● **Problem requirements**
Output a character-exact copy of the data, images removed.

★ ★ ★ ★ ★ ★ ★

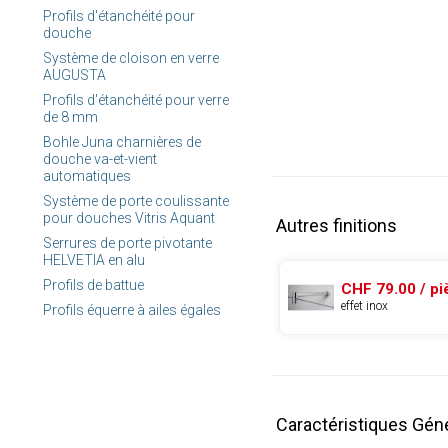
Profils d'étanchéité pour
douche
Système de cloison en verre
AUGUSTA
Profils d'étanchéité pour verre
de 8 mm
Bohle Juna charnières de
douche va-et-vient
automatiques
Système de porte coulissante
pour douches Vitris Aquant
Autres finitions
Serrures de porte pivotante
HELVETIA en alu
Profils de battue
CHF 79.00 / pi
effet inox
Profils équerre à ailes égales
Caractéristiques Gén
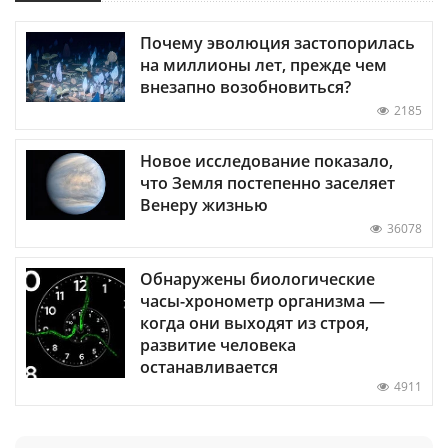
Почему эволюция застопорилась
на миллионы лет, прежде чем
внезапно возобновиться?
2185
Новое исследование показало,
что Земля постепенно заселяет
Венеру жизнью
36078
Обнаружены биологические
часы-хронометр организма —
когда они выходят из строя,
развитие человека
останавливается
4911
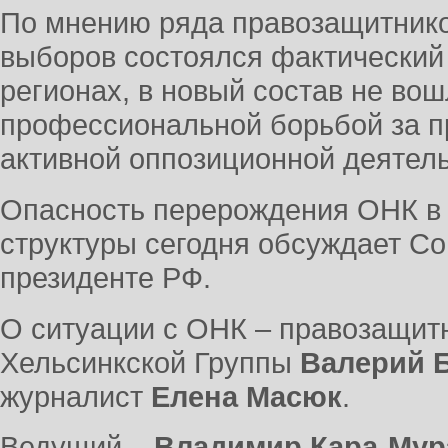
По мнению ряда правозащитников
выборов состоялся фактический 
регионах, в новый состав не во
профессиональной борьбой за п
активной оппозиционной деятел
Опасность перерождения ОНК в 
структуры сегодня обсуждает Со
президенте РФ.
О ситуации с ОНК – правозащит
Хельсинкской Группы
Валерий 
журналист
Елена Масюк
.
Ведущий –
Владимир Кара-Мур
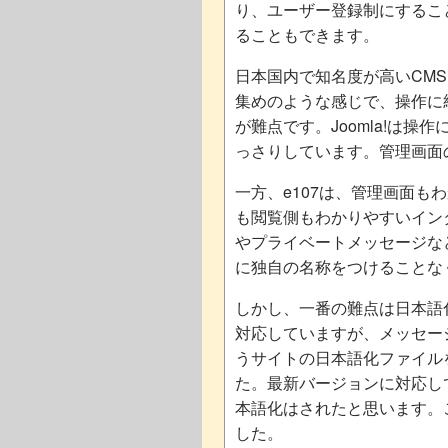
り、ユーザー登録制にするこ
ることもできます。
日本国内で知名度が高いCMSは
集めのような感じで、操作に
が難点です。Joomla!は
っさりしています。管理画面
一方、e107は、管理画面
も閲覧側もわかりやすいイン
やプライベートメッセージな
に独自の名称をつけることな
しかし、一番の難点は日本語化
対応していますが、メッセー
うサイトの日本語化ファイル
た。最新バージョンに対応し
本語化はされたと思います。
した。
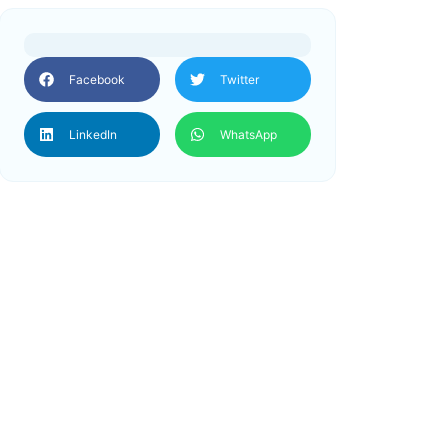
Facebook
Twitter
LinkedIn
WhatsApp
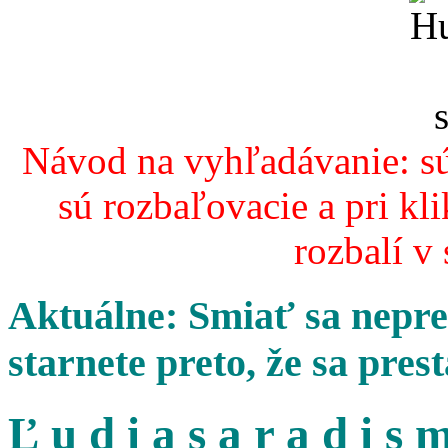
Návod na vyhľadávanie: sú
sú rozbaľovacie a pri kl
rozbalí v
Aktuálne: Smiať sa nepres
starnete preto, že sa pres
Ľ u d i a s a r a d i s m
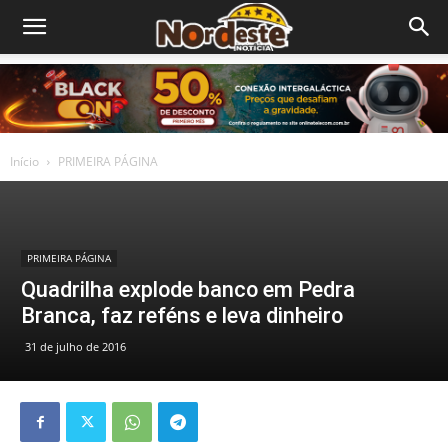
Início
PRIMEIRA PÁGINA
PRIMEIRA PÁGINA
Quadrilha explode banco em Pedra
Branca, faz reféns e leva dinheiro
31 de julho de 2016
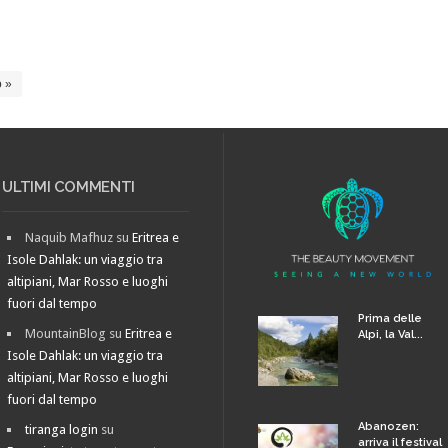
 »
ULTIMI COMMENTI
Naquib Mafhuz
su
Eritrea e
Isole Dahlak: un viaggio tra
altipiani, Mar Rosso e luoghi
fuori dal tempo
Prima delle
MountainBlog
su
Eritrea e
Alpi, la Val...
Isole Dahlak: un viaggio tra
altipiani, Mar Rosso e luoghi
fuori dal tempo
Abanozen:
tiranga login
su
arriva il festival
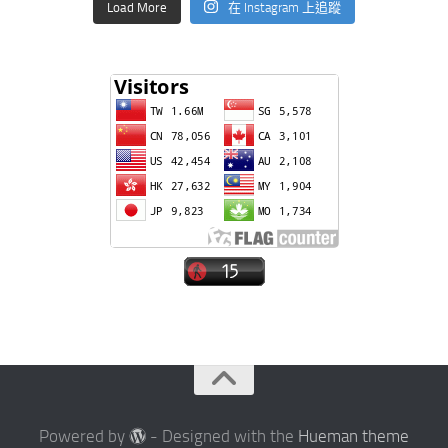
Load More
在 Instagram 上追蹤
Powered by
- Designed with the
Hueman theme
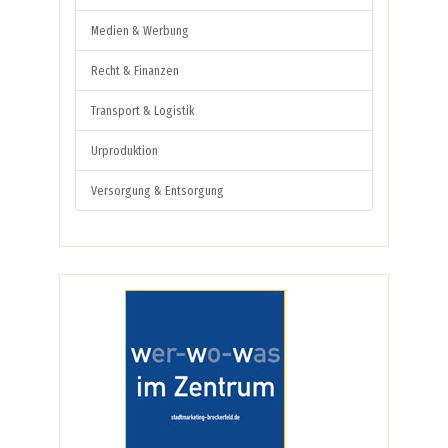
Medien & Werbung
Recht & Finanzen
Transport & Logistik
Urproduktion
Versorgung & Entsorgung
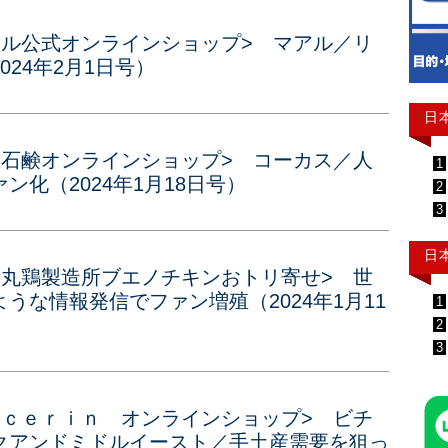
アル公式オンラインショップ> マアル／リ
24年2月1日号）
日
里石鹸オンラインショップ> コーカス／人
1
化（2024年1月18日号）
2
3
日
縄丸鶏製造所ブエノチキンおトリ寄せ> 世
うな情報発信でファン増殖（2024年1月11
1
2
3
ｉｃｅｒｉｎ オンラインショップ> ビチ
クアンドミドルイースト／手土産需要を狙っ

★ ★ ★ ★ ★ ★ ★

● **Exercise solution**
Profils d'étanchéité pour
douche
Système de cloison en verre
AUGUSTA
Profils d'étanchéité pour verre
de 8 mm
Bohle Juna charnières de
douche va-et-vient
automatiques
Système de porte coulissante
pour douches Vitris Aquant
Autres finitions
Serrures de porte pivotante
HELVETIA en alu
Profils de battue
CHF 79.00 / pi
effet inox
Profils équerre à ailes égales
Caractéristiques Gén
Почему эволюция застопорилась
на миллионы лет, прежде чем
внезапно возобновиться?
2185
Новое исследование показало,
что Земля постепенно заселяет
Венеру жизнью
36078
Обнаружены биологические
часы-хронометр организма —
когда они выходят из строя,
развитие человека
останавливается
4911
По мнению ряда правозащитников
выборов состоялся фактический 
регионах, в новый состав не во
профессиональной борьбой за п
активной оппозиционной деятел
Опасность перерождения ОНК в 
структуры сегодня обсуждает Со
президенте РФ.
О ситуации с ОНК – правозащит
Хельсинкской Группы
Валерий 
журналист
Елена Масюк
.
Ведущий –
Владимир Кара-Мур
り、ユーザー登録制にするこ
ることもできます。
日本国内で知名度が高いCMSは
集めのような感じで、操作に
が難点です。Joomla!は
っさりしています。管理画面
一方、e107は、管理画面
も閲覧側もわかりやすいイン
やプライベートメッセージな
に独自の名称をつけることな
しかし、一番の難点は日本語化
対応していますが、メッセー
うサイトの日本語化ファイル
た。最新バージョンに対応し
本語化はされたと思います。
した。
Facebook
Twitter
LinkedIn
WhatsApp
Návod na vyhľadávanie: sú
sú rozbaľovacie a pri kl
rozbalí v
Aktuálne: Smiať sa nepres
starnete preto, že sa pres
Ľ u d i a s a r a d i s m
Início
PRIMEIRA PÁGINA
PRIMEIRA PÁGINA
Quadrilha explode banco em Pedra
Branca, faz reféns e leva dinheiro
31 de julho de 2016
 »
ULTIMI COMMENTI
Naquib Mafhuz
su
Eritrea e
Isole Dahlak: un viaggio tra
altipiani, Mar Rosso e luoghi
fuori dal tempo
Prima delle
MountainBlog
su
Eritrea e
Alpi, la Val...
Isole Dahlak: un viaggio tra
altipiani, Mar Rosso e luoghi
fuori dal tempo
Abanozen:
tiranga login
su
arriva il festival
Load More
在 Instagram 上追蹤
Powered by
- Designed with the
Hueman theme
Medien & Werbung
Recht & Finanzen
Transport & Logistik
Urproduktion
Versorgung & Entsorgung
アル公式オンラインショップ> マアル／リ
24年2月1日号）
日
里石鹸オンラインショップ> コーカス／人
1
化（2024年1月18日号）
2
3
日
縄丸鶏製造所ブエノチキンおトリ寄せ> 世
うな情報発信でファン増殖（2024年1月11
1
2
3
ｉｃｅｒｉｎ オンラインショップ> ビチ
クアンドミドルイースト／手土産需要を狙っ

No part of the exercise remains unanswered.